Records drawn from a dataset
= Beginning of Section =

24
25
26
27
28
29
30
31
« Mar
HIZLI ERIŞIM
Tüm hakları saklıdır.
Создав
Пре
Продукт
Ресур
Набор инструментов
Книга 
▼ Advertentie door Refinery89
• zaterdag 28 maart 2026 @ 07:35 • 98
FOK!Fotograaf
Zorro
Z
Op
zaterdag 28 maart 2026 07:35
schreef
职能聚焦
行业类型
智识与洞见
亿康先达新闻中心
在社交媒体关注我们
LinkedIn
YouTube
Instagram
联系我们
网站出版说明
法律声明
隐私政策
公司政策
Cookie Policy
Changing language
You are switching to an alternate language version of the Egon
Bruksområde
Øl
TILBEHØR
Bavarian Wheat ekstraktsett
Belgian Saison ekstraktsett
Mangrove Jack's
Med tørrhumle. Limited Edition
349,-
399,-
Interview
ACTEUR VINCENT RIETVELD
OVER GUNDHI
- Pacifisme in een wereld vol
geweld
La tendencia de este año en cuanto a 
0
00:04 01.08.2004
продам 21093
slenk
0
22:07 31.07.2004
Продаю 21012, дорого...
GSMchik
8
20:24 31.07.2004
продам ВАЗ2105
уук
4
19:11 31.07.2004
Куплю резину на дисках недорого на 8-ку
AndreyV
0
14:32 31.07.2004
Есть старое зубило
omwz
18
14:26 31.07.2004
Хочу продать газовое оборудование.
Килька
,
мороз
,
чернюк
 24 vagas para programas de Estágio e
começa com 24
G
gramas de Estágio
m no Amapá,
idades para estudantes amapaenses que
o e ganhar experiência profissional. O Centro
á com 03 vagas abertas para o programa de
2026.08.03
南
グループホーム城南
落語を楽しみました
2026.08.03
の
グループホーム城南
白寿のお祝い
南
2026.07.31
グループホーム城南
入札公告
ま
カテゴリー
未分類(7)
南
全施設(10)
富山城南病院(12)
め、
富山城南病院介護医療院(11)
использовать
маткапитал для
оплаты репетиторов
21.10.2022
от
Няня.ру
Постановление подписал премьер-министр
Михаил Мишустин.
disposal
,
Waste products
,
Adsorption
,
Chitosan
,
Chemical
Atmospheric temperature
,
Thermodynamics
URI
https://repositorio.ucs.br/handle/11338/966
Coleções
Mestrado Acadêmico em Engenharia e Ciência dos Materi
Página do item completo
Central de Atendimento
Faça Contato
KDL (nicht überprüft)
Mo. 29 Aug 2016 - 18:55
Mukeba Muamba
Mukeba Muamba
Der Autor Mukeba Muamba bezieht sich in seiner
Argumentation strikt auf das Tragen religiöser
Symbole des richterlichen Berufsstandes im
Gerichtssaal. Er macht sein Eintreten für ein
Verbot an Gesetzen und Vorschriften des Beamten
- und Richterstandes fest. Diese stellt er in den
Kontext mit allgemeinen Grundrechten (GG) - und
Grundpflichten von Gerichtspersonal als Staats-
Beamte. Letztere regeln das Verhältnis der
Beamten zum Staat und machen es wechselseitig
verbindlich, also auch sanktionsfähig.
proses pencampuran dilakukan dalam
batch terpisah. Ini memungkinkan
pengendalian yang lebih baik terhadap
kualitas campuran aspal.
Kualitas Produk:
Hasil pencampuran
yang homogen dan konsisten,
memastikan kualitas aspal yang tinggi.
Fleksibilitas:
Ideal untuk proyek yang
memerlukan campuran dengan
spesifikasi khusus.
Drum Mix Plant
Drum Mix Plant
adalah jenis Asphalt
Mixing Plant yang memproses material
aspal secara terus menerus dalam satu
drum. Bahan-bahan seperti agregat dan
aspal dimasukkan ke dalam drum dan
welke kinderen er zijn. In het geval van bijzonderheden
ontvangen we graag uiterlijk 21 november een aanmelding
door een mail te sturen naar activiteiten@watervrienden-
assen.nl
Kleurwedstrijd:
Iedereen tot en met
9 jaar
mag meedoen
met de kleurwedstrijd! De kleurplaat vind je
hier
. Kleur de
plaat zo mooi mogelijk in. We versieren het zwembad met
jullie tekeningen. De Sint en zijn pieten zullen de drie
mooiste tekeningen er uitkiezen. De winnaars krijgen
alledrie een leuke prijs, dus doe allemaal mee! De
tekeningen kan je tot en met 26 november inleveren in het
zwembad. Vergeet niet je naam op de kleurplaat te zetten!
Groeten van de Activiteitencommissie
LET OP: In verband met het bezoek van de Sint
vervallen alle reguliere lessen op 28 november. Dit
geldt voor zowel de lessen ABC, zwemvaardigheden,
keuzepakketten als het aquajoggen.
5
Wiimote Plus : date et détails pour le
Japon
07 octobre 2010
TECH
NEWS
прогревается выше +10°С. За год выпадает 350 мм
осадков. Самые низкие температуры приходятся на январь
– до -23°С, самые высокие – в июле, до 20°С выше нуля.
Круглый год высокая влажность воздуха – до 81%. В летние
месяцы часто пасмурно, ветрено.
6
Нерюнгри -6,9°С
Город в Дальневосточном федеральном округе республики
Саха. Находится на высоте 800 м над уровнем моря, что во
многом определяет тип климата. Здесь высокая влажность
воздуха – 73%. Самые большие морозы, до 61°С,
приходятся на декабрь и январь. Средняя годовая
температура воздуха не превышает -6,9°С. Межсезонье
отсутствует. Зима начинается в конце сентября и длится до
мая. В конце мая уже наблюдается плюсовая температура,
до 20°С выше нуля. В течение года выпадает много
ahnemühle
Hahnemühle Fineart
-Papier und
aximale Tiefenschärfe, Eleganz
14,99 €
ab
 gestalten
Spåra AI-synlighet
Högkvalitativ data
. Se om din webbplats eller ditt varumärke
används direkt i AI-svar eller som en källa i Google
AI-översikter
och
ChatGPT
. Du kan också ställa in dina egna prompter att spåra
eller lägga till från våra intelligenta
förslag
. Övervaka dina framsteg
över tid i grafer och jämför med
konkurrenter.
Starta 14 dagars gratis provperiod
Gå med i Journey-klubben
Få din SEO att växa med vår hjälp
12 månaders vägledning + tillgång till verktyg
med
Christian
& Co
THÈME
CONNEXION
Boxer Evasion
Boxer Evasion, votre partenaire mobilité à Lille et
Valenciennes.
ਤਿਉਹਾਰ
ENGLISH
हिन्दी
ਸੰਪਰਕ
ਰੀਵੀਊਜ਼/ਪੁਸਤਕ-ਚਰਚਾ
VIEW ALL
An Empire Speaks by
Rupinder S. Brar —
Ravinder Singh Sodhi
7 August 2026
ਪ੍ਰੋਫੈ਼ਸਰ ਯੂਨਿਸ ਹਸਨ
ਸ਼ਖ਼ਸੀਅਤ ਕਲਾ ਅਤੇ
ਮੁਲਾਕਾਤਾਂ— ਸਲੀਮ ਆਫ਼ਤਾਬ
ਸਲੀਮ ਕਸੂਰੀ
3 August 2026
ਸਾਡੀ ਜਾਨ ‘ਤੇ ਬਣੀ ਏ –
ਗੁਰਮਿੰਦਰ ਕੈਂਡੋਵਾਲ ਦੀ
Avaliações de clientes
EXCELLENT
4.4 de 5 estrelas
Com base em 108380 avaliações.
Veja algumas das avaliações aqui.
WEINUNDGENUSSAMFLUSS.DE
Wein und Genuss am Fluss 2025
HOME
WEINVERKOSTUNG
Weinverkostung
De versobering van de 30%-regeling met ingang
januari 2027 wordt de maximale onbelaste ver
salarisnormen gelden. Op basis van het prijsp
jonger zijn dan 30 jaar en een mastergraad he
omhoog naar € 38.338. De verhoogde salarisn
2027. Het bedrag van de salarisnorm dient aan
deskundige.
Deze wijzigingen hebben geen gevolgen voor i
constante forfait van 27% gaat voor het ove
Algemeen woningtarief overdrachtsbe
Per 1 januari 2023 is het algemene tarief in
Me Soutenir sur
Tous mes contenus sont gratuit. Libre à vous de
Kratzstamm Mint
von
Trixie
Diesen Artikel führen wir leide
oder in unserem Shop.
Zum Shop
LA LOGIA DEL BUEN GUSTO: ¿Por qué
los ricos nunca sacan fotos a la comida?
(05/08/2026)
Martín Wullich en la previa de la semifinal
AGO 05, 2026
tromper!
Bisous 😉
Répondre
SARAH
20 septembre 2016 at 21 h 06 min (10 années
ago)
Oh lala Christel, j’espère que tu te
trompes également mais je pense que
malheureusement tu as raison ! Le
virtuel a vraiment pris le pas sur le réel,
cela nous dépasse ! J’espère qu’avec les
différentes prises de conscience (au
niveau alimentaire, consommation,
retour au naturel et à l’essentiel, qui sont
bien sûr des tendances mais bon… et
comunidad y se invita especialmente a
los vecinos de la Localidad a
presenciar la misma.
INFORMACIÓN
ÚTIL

= End of Section =

DIRECTIONS –
In exact wording, restate the lines of the data above from the first through the one holding "Gerichtssaal. Er macht sein Eintreten für ein", and stop after that line.

YOUR SOLUTION –
24
25
26
27
28
29
30
31
« Mar
HIZLI ERIŞIM
Tüm hakları saklıdır.
Создав
Пре
Продукт
Ресур
Набор инструментов
Книга 
▼ Advertentie door Refinery89
• zaterdag 28 maart 2026 @ 07:35 • 98
FOK!Fotograaf
Zorro
Z
Op
zaterdag 28 maart 2026 07:35
schreef
职能聚焦
行业类型
智识与洞见
亿康先达新闻中心
在社交媒体关注我们
LinkedIn
YouTube
Instagram
联系我们
网站出版说明
法律声明
隐私政策
公司政策
Cookie Policy
Changing language
You are switching to an alternate language version of the Egon
Bruksområde
Øl
TILBEHØR
Bavarian Wheat ekstraktsett
Belgian Saison ekstraktsett
Mangrove Jack's
Med tørrhumle. Limited Edition
349,-
399,-
Interview
ACTEUR VINCENT RIETVELD
OVER GUNDHI
- Pacifisme in een wereld vol
geweld
La tendencia de este año en cuanto a 
0
00:04 01.08.2004
продам 21093
slenk
0
22:07 31.07.2004
Продаю 21012, дорого...
GSMchik
8
20:24 31.07.2004
продам ВАЗ2105
уук
4
19:11 31.07.2004
Куплю резину на дисках недорого на 8-ку
AndreyV
0
14:32 31.07.2004
Есть старое зубило
omwz
18
14:26 31.07.2004
Хочу продать газовое оборудование.
Килька
,
мороз
,
чернюк
 24 vagas para programas de Estágio e
começa com 24
G
gramas de Estágio
m no Amapá,
idades para estudantes amapaenses que
o e ganhar experiência profissional. O Centro
á com 03 vagas abertas para o programa de
2026.08.03
南
グループホーム城南
落語を楽しみました
2026.08.03
の
グループホーム城南
白寿のお祝い
南
2026.07.31
グループホーム城南
入札公告
ま
カテゴリー
未分類(7)
南
全施設(10)
富山城南病院(12)
め、
富山城南病院介護医療院(11)
использовать
маткапитал для
оплаты репетиторов
21.10.2022
от
Няня.ру
Постановление подписал премьер-министр
Михаил Мишустин.
disposal
,
Waste products
,
Adsorption
,
Chitosan
,
Chemical
Atmospheric temperature
,
Thermodynamics
URI
https://repositorio.ucs.br/handle/11338/966
Coleções
Mestrado Acadêmico em Engenharia e Ciência dos Materi
Página do item completo
Central de Atendimento
Faça Contato
KDL (nicht überprüft)
Mo. 29 Aug 2016 - 18:55
Mukeba Muamba
Mukeba Muamba
Der Autor Mukeba Muamba bezieht sich in seiner
Argumentation strikt auf das Tragen religiöser
Symbole des richterlichen Berufsstandes im
Gerichtssaal. Er macht sein Eintreten für ein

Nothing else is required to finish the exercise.